→ Task to carry out
Everything in the records must be reproduced exactly, except for the pictures.

→ Data to process
┄┄┄┄┄┄┄┄┄┄
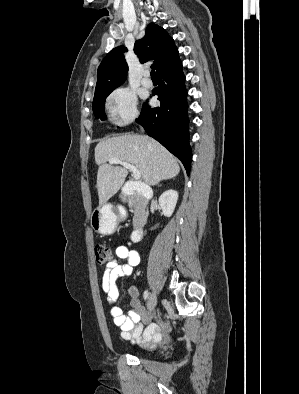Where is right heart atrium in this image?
Listing matches in <instances>:
<instances>
[{"instance_id":"1","label":"right heart atrium","mask_w":299,"mask_h":394,"mask_svg":"<svg viewBox=\"0 0 299 394\" xmlns=\"http://www.w3.org/2000/svg\"><path fill=\"white\" fill-rule=\"evenodd\" d=\"M107 107L112 121L118 126L130 124L139 115L135 93L124 86L110 94Z\"/></svg>"}]
</instances>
┄┄┄┄┄┄┄┄┄┄
→ Solution to this problem
Where is right heart atrium in this image?
Listing matches in <instances>:
<instances>
[{"instance_id":"1","label":"right heart atrium","mask_w":299,"mask_h":394,"mask_svg":"<svg viewBox=\"0 0 299 394\" xmlns=\"http://www.w3.org/2000/svg\"><path fill=\"white\" fill-rule=\"evenodd\" d=\"M107 107L112 121L118 126L130 124L139 115L135 93L124 86L110 94Z\"/></svg>"}]
</instances>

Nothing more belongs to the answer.